The full video is at the article link below, but most of it is in the tweet above (it's not on YouTube)
Two young Insys Therapeutics salesmen wearing sunglasses and hoodies danced next to a giant spray bottle depicting the drug firm's opioid product, in a thumping rap video made to prod sales representatives to get more doctors to prescribe the addictive painkiller.
The five-minute video debuted in 2015 at an Insys national sales staff meeting, according to federal prosecutors. They played it Wednesday to a rapt US District Court jury in Boston in the racketeering conspiracy trial of John N. Kapoor, founder of Arizona-based Insys, and four former high-ranking company executives.

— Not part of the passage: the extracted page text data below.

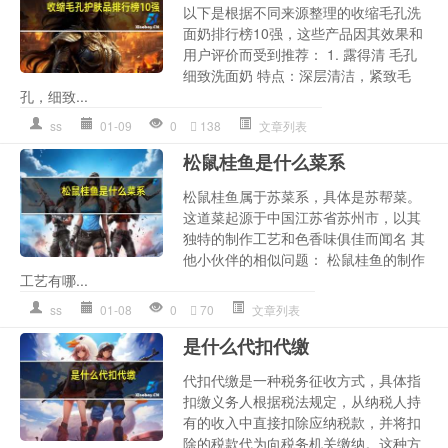
以下是根据不同来源整理的收缩毛孔洗
面奶排行榜10强，这些产品因其效果和
用户评价而受到推荐： 1. 露得清 毛孔
细致洗面奶 特点：深层清洁，紧致毛
孔，细致...
ss
01-09
0
138
文章列表
松鼠桂鱼是什么菜系
松鼠桂鱼属于苏菜系，具体是苏帮菜。
这道菜起源于中国江苏省苏州市，以其
独特的制作工艺和色香味俱佳而闻名 其
他小伙伴的相似问题： 松鼠桂鱼的制作
工艺有哪...
ss
01-08
0
70
文章列表
是什么代扣代缴
代扣代缴是一种税务征收方式，具体指
扣缴义务人根据税法规定，从纳税人持
有的收入中直接扣除应纳税款，并将扣
除的税款代为向税务机关缴纳。这种方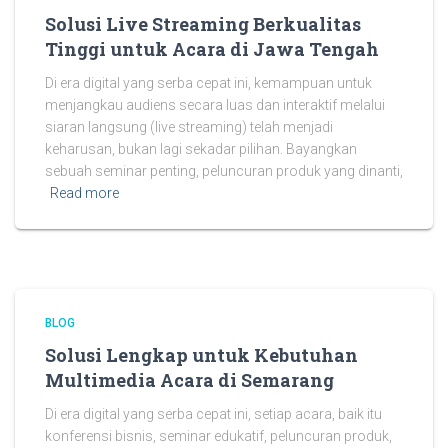
Solusi Live Streaming Berkualitas
Tinggi untuk Acara di Jawa Tengah
Di era digital yang serba cepat ini, kemampuan untuk
menjangkau audiens secara luas dan interaktif melalui
siaran langsung (live streaming) telah menjadi
keharusan, bukan lagi sekadar pilihan. Bayangkan
sebuah seminar penting, peluncuran produk yang dinanti,
Read more
BLOG
Solusi Lengkap untuk Kebutuhan
Multimedia Acara di Semarang
Di era digital yang serba cepat ini, setiap acara, baik itu
konferensi bisnis, seminar edukatif, peluncuran produk,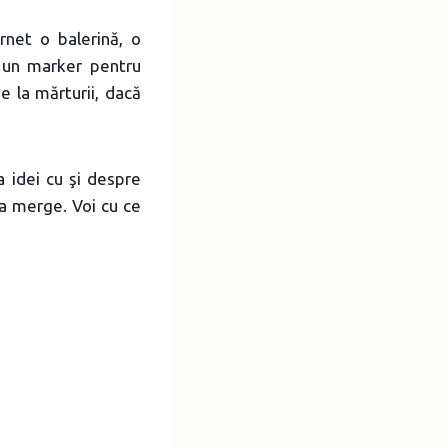
rnet o balerină, o
u un marker pentru
e la mărturii, dacă
 idei cu şi despre
va merge. Voi cu ce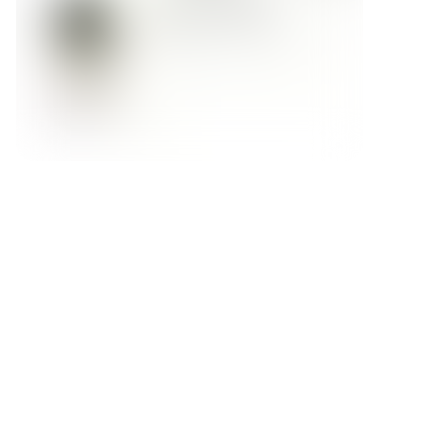
Форма обратной связи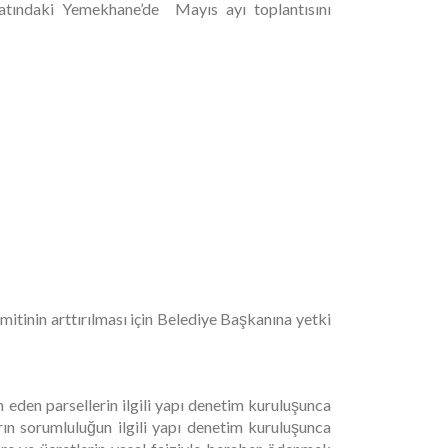
tındaki Yemekhane’de Mayıs ayı toplantısını
tinin arttırılması için Belediye Başkanına yetki
eden parsellerin ilgili yapı denetim kuruluşunca
arın sorumluluğun ilgili yapı denetim kuruluşunca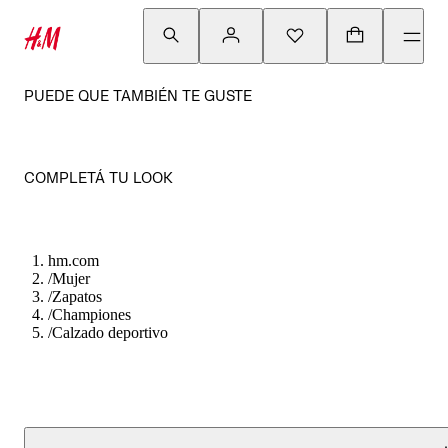
PUEDE QUE TAMBIÉN TE GUSTE
COMPLETÁ TU LOOK
hm.com
/
Mujer
/
Zapatos
/
Championes
/
Calzado deportivo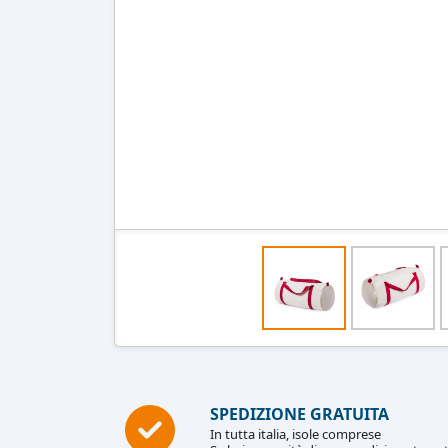
SPEDIZIONE GRATUITA
In tutta italia, isole comprese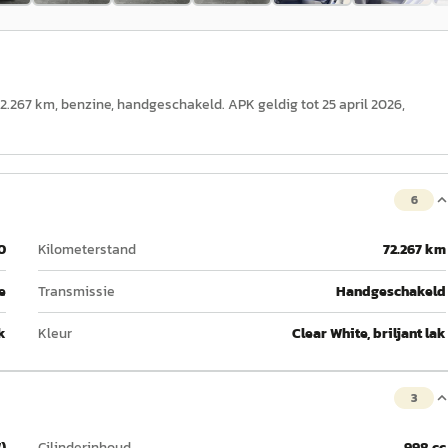
72.267 km, benzine, handgeschakeld. APK geldig tot 25 april 2026,
6
0
Kilometerstand
72.267 km
e
Transmissie
Handgeschakeld
k
Kleur
Clear White, briljant lak
3
)
Cilinderinhoud
998 cc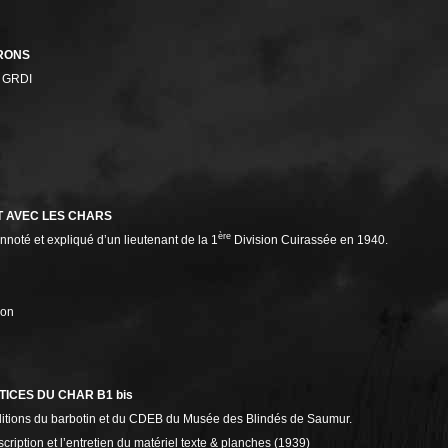
RONS
GRDI
T AVEC LES CHARS
ère
noté et expliqué d’un lieutenant de la 1
Division Cuirassée en 1940.
ron
ICES DU CHAR B1 bis
ditions du barbotin et du CDEB du Musée des Blindés de Saumur.
scription et l’entretien du matériel texte & planches (1939)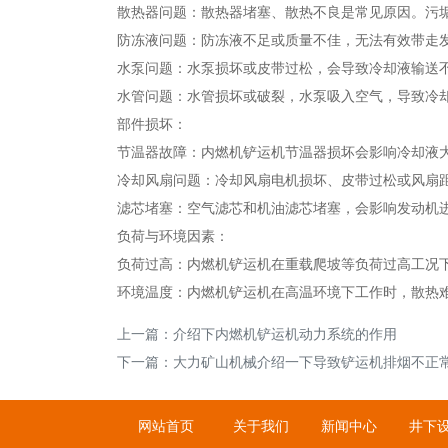
散热器问题：散热器堵塞、散热不良是常见原因。污
防冻液问题：防冻液不足或质量不佳，无法有效带走
水泵问题：水泵损坏或皮带过松，会导致冷却液输送
水管问题：水管损坏或破裂，水泵吸入空气，导致冷
部件损坏：
节温器故障：内燃机铲运机节温器损坏会影响冷却液
冷却风扇问题：冷却风扇电机损坏、皮带过松或风扇
滤芯堵塞：空气滤芯和机油滤芯堵塞，会影响发动机
负荷与环境因素：
负荷过高：内燃机铲运机在重载爬坡等负荷过高工况
环境温度：内燃机铲运机在高温环境下工作时，散热
上一篇：
介绍下内燃机铲运机动力系统的作用
下一篇：
大力矿山机械介绍一下导致铲运机排烟不正
网站首页
关于我们
新闻中心
井下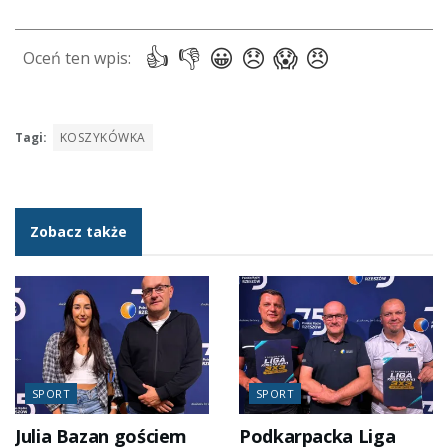
Tagi:
KOSZYKÓWKA
Zobacz także
SPORT
SPORT
Julia Bazan gościem
Podkarpacka Liga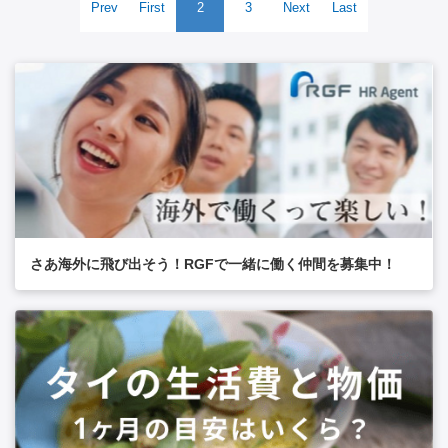
Prev
First
2
3
Next
Last
さあ海外に飛び出そう！RGFで一緒に働く仲間を募集中！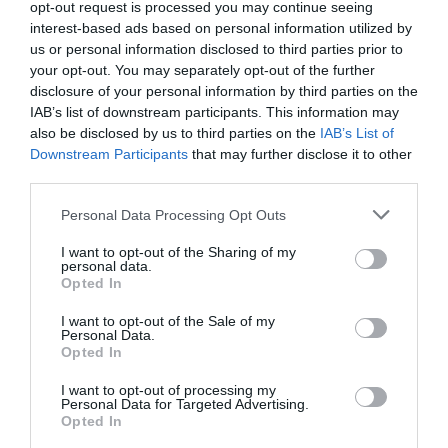
inteligencia de mercado de 2Playbook, cuya plataforma
opt-out request is processed you may continue seeing
de datos monitoriza más de 20.000 contratos de
interest-based ads based on personal information utilized by
patrocinio en el mercado español. Si quieres enviarnos
us or personal information disclosed to third parties prior to
tus casos de éxito en activaciones puedes escribirnos a
your opt-out. You may separately opt-out of the further
intelligence@2playbook.com
.
disclosure of your personal information by third parties on the
IAB’s list of downstream participants. This information may
Añadir
2Playbook
como fuente preferida de Google
also be disclosed by us to third parties on the
IAB’s List of
de forma gratuita
Downstream Participants
that may further disclose it to other
Mantente informado con las últimas noticias de actualidad.
third parties.
ACTIVAR AHORA
Personal Data Processing Opt Outs
I want to opt-out of the Sharing of my
Compartir
personal data.
Opted In
Imprimir
I want to opt-out of the Sale of my
Personal Data.
Opted In
Índex
2P
I want to opt-out of processing my
Personal Data for Targeted Advertising.
Activaciones
Opted In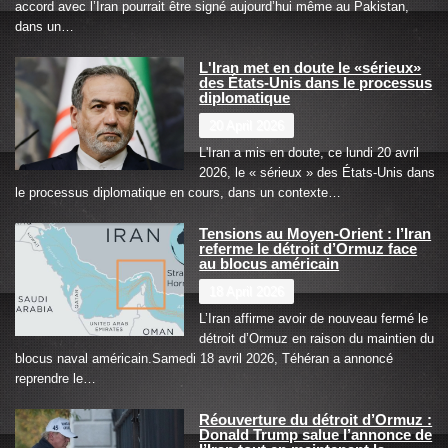
accord avec l’Iran pourrait être signé aujourd’hui même au Pakistan,
dans un…
L'Iran met en doute le «sérieux»
des États-Unis dans le processus
diplomatique
20 April 2026
L'Iran a mis en doute, ce lundi 20 avril
2026, le « sérieux » des États-Unis dans
le processus diplomatique en cours, dans un contexte…
Tensions au Moyen-Orient : l’Iran
referme le détroit d’Ormuz face
au blocus américain
18 April 2026
L’Iran affirme avoir de nouveau fermé le
détroit d’Ormuz en raison du maintien du
blocus naval américain.Samedi 18 avril 2026, Téhéran a annoncé
reprendre le…
Réouverture du détroit d’Ormuz :
Donald Trump salue l’annonce de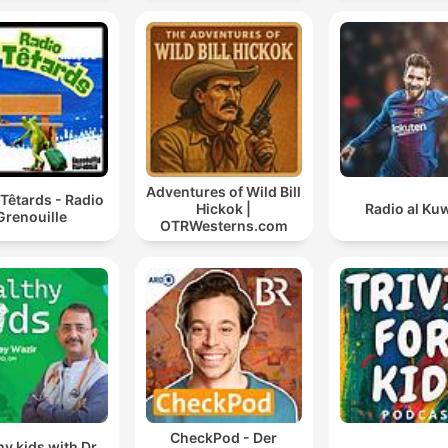
Adventures of Wild Bill
Têtards - Radio
Hickok |
Radio al Ku
Grenouille
OTRWesterns.com
CheckPod - Der
hy kids with Dr.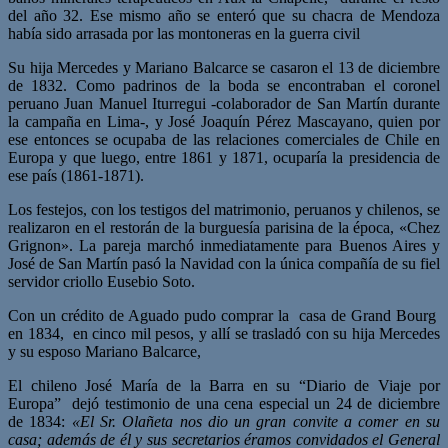
del año 32. Ese mismo año se enteró que su chacra de Mendoza
había sido arrasada por las montoneras en la guerra civil
Su hija Mercedes y Mariano Balcarce se casaron el 13 de diciembre
de 1832. Como padrinos de la boda se encontraban el coronel
peruano Juan Manuel Iturregui -colaborador de San Martín durante
la campaña en Lima-, y José Joaquín Pérez Mascayano, quien por
ese entonces se ocupaba de las relaciones comerciales de Chile en
Europa y que luego, entre 1861 y 1871, ocuparía la presidencia de
ese país (1861-1871).
Los festejos, con los testigos del matrimonio, peruanos y chilenos, se
realizaron en el restorán de la burguesía parisina de la época, «Chez
Grignon». La pareja marchó inmediatamente para Buenos Aires y
José de San Martín pasó la Navidad con la única compañía de su fiel
servidor criollo Eusebio Soto.
Con un crédito de Aguado pudo comprar la casa de Grand Bourg
en 1834, en cinco mil pesos, y allí se trasladó con su hija Mercedes
y su esposo Mariano Balcarce,
El chileno José María de la Barra en su “Diario de Viaje por
Europa” dejó testimonio de una cena especial un 24 de diciembre
de 1834:
«El Sr. Olañeta nos dio un gran convite a comer en su
casa; además de él y sus secretarios éramos convidados el General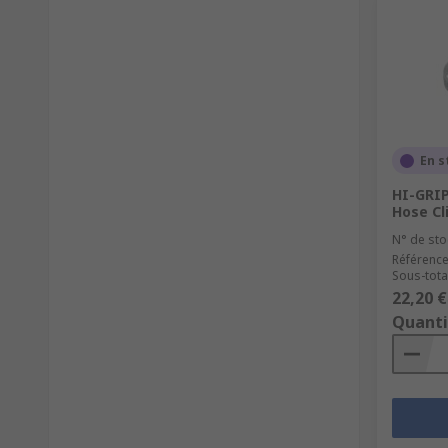
En s
HI-GRIP
Hose Cl
N° de sto
Référence
Sous-tota
22,20 €
Quanti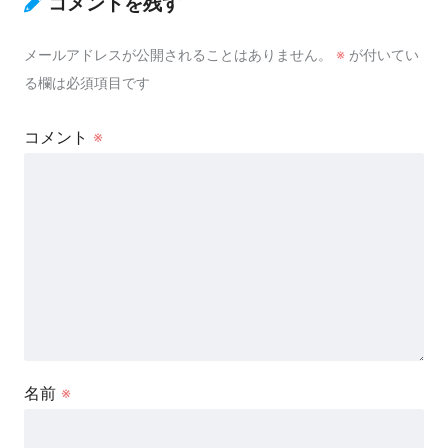
コメントを残す
メールアドレスが公開されることはありません。
※
が付いてい
る欄は必須項目です
コメント
※
名前
※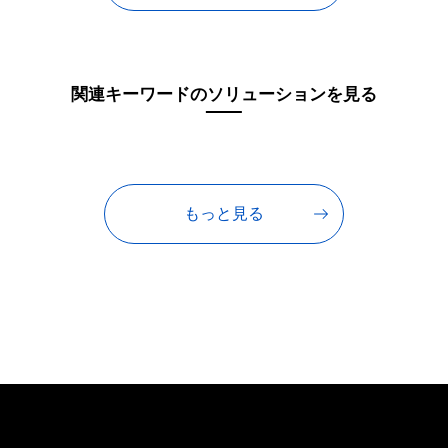
関連キーワードのソリューションを見る
もっと見る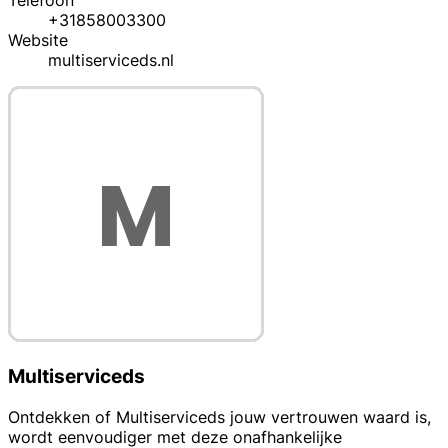
Telefoon
+31858003300
Website
multiserviceds.nl
Multiserviceds
Ontdekken of Multiserviceds jouw vertrouwen waard is,
wordt eenvoudiger met deze onafhankelijke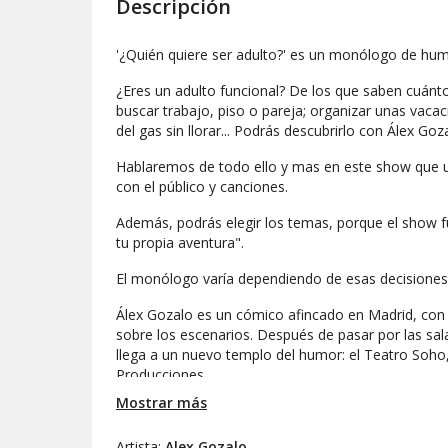
Descripción
'¿Quién quiere ser adulto?' es un monólogo de hum
¿Eres un adulto funcional? De los que saben cuánt
buscar trabajo, piso o pareja; organizar unas vacac
del gas sin llorar... Podrás descubrirlo con Álex G
Hablaremos de todo ello y mas en este show que un
con el público y canciones.
Además, podrás elegir los temas, porque el show f
tu propia aventura".
El monólogo varía dependiendo de esas decisiones. 
Álex Gozalo es un cómico afincado en Madrid, con
sobre los escenarios. Después de pasar por las sal
llega a un nuevo templo del humor: el Teatro Soho
Producciones.
Mostrar más
Ven a reír y a preguntarte '¿Quién quiere ser adulto?
Artista:
Alex Gozalo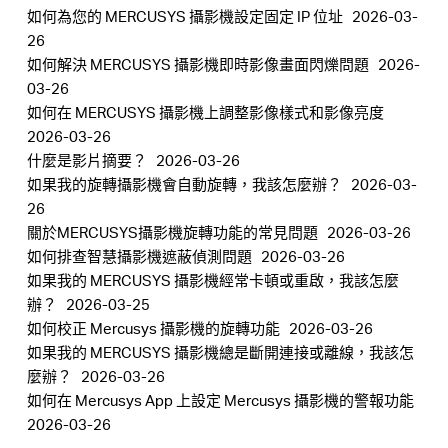
如何為您的 MERCUSYS 攝影機設定固定 IP 位址
2026-03-
26
如何解決 MERCUSYS 攝影機即時影像畫面閃爍問題
2026-
03-26
如何在 MERCUSYS 攝影機上調整影像樣式和影像亮度
2026-03-26
什麼是影片摘要？
2026-03-26
如果我的旋轉攝影機會自動旋轉，我該怎麼辦？
2026-03-
26
關於MERCUSYS攝影機旋轉功能的常見問題
2026-03-26
如何排查智慧攝影機遮蔽偵測問題
2026-03-26
如果我的 MERCUSYS 攝影機經常卡頓或重啟，我該怎麼
辦？
2026-03-25
如何校正 Mercusys 攝影機的旋轉功能
2026-03-26
如果我的 MERCUSYS 攝影機總是斷開連接或離線，我該怎
麼辦？
2026-03-26
如何在 Mercusys App 上設定 Mercusys 攝影機的警報功能
2026-03-26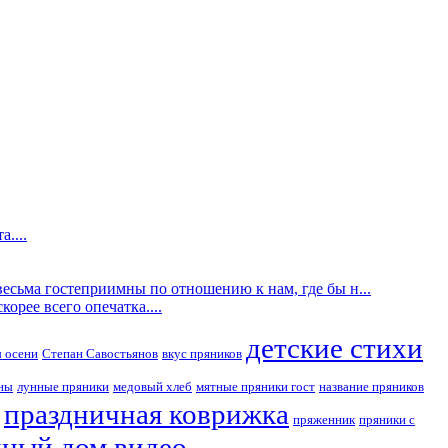
....
есьма гостеприимны по отношению к нам, где бы н...
орее всего опечатка....
детские стихи
 осени
Степан Савостьянов
вкус пряников
ны
лунные пряники
медовый хлеб
мятные пряники гост
название пряников
праздничная коврижка
пряженник
пряники с
ный дом видео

The five defendants allegedly funneled millions of dollars in bribes and kickbacks to key practitioners to get them to prescribe the fentanyl product Subsys. The drug went on the market in 2012, supposedly to treat cancer-related pain, and was competing against at least four other fentanyl products.
About three minutes into the video, a purple and white Subsys bottle with a label marked 1,600 micrograms — the maximum dosage for the under-the-tongue spray — appears in a playground where the salesmen are rapping. The bottle then joins the duo, who go by the names Z Real and A Bean.
The refrain in the song — inspired by the rapper A$AP Rocky — is, "I love titration, yeah that's not a problem. I got new patients, and I got a lot of 'em." Titration refers to adjusting the dosage of a drug.
https://www.bostonglobe.com/busines...eir-prowess/YsPTTbiDYDq1ZIpEtobmXL/story.html
There really is no rock bottom for the pharmaceutical industry.